Having achieved success so far, Hadley wants to bring the idea to a wider audience. He dreams of making Samosa Shop a frozen food brand that would rival Hot Pockets for freezer space in grocery stores across the country. However, he is not sure about the next steps. “I paid so much fucking money to go to the CIA and get the best education and then work with some of the best people in the country,” he says. “But they don’t teach you how to be successful on your own.” However, he has no intention of being stopped by it. “I look forward to being on this trip without even knowing it. And I think we have to agree to that. “

But not everyone has this luxury or is in the right place in their life to do it. Depending on the location, details and local food laws, some pop-ups operate in a legal gray area that comes with its own risks. Some require a regular paycheck or a specific schedule, and the constant pivots that keep the industry turning in circles, combined with individual situations – financial, personal, or professional – have many pop-up entrepreneurs on opportunity straight to the stability of a regular Returned to the workplace stood up. Some did not find the same sweeping success as Tran or Flores. For others, it just wasn’t the right fit in the long run.

“By running a popup, I learned a lot about my own ability to work and how I like to treat myself when I’m the person in charge,” says Hanna Gregor. The former line chef called her time with a fermented food popup a great use of eight months, but adds, “It just has to be physically demanding.” She tried to work with a partner and switch to a subscription model to reduce the workload on the sales side, but shopping for the bike pop-up became more difficult as orders increased. The upcoming winter in Chicago made it less likely that they could lure customers to outdoor events or just take extra public transit trips to pick up orders as COVID-19 cases increased. At the end of November, the bakery where Gregor had voluntarily baked bread for donations offered her a part-time job, and she works there now. The concept of fermented foods took a back seat, at least temporarily.
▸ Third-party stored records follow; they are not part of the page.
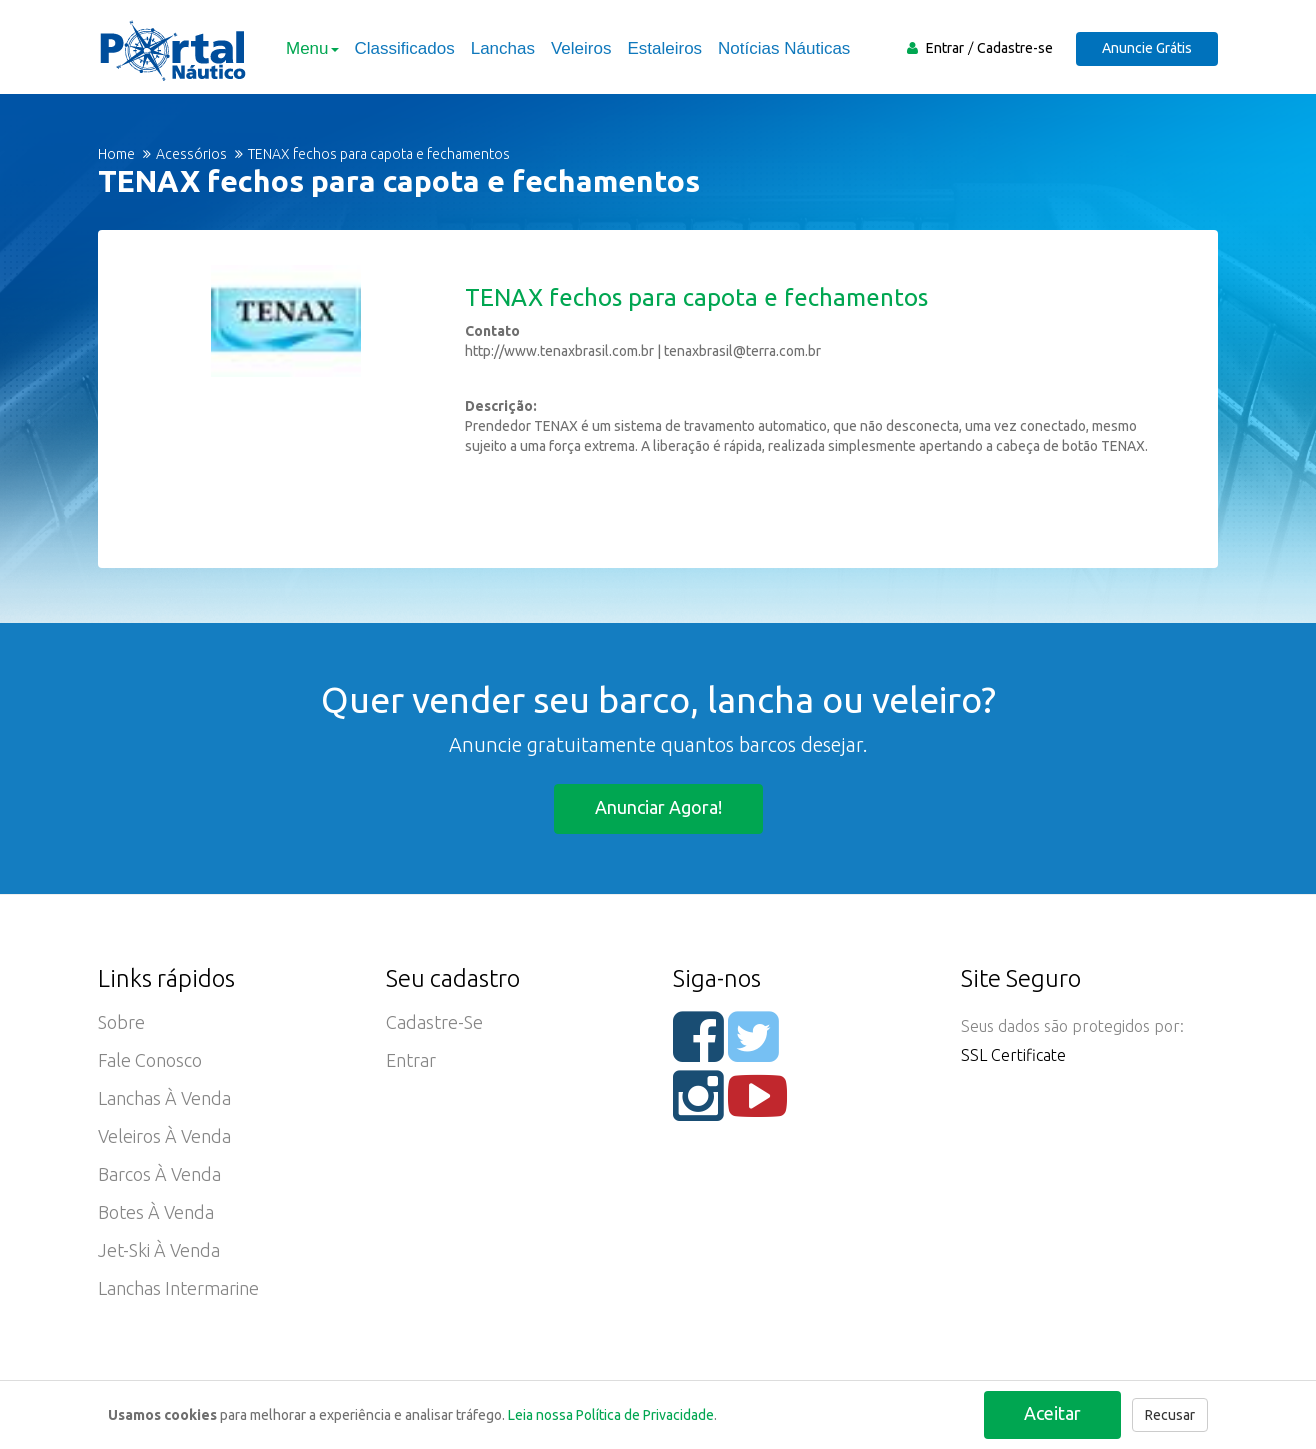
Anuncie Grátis (1147, 48)
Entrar (945, 48)
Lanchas (503, 48)
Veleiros (581, 48)
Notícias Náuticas (784, 48)
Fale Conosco (150, 1060)
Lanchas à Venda (164, 1098)
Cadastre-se (1015, 48)
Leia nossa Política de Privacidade (611, 1415)
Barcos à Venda (159, 1174)
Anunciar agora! (658, 807)
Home (116, 154)
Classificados (405, 48)
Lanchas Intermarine (178, 1288)
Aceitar (1052, 1413)
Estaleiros (664, 48)
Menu (312, 48)
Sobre (121, 1022)
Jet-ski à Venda (159, 1250)
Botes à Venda (156, 1212)
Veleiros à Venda (164, 1136)
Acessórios (191, 154)
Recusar (1170, 1415)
“There are many connections that you make when you are the face of something instead of the third chef,” says Gregor. She hopes to take advantage of the flexibility of pop-ups – as the weather warms up, people have contacted her to sell at farmers markets and events. But in her own early stages in the industry, she didn’t feel ready to start a business. While she likes the way pop-ups bypass some of the wilder parts of the traditional brigade system, she feels like she’s getting more from mentoring and peers. “I’m still in the phase of my life when I think I want to learn more,” she says. “I would love to watch people who have done this a decade longer than me.” She hesitates and raises one of the problems that give her a break when she returns to cooking: “Ideally in a place where people are treated like people and make a living.”

Food and travel writer Naomi Tomky is the author of The Pacific Northwest Seafood Cookbook. Carolyn Figel is a freelance artist living in Brooklyn.